=== Exercise details ===
Transcribe, with complete accuracy, all of the entries below except for the pictures.

=== Data for this exercise ===
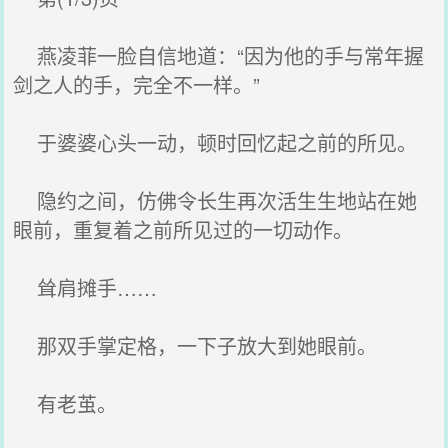
燕凌菲一脸自信地道：“因为他的手与常年握
剑之人的手，完全不一样。”
于婆婆心头一动，顿时回忆起之前的所见。
隐约之间，仿佛令长生再次活生生地站在她
眼前，重复着之前所见过的一切动作。
耸肩摊手……
那双手掌定格，一下子放大到她眼前。
有老茧。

=== Your response ===
燕凌菲一脸自信地道：“因为他的手与常年握
剑之人的手，完全不一样。”
于婆婆心头一动，顿时回忆起之前的所见。
隐约之间，仿佛令长生再次活生生地站在她
眼前，重复着之前所见过的一切动作。
耸肩摊手……
那双手掌定格，一下子放大到她眼前。
有老茧。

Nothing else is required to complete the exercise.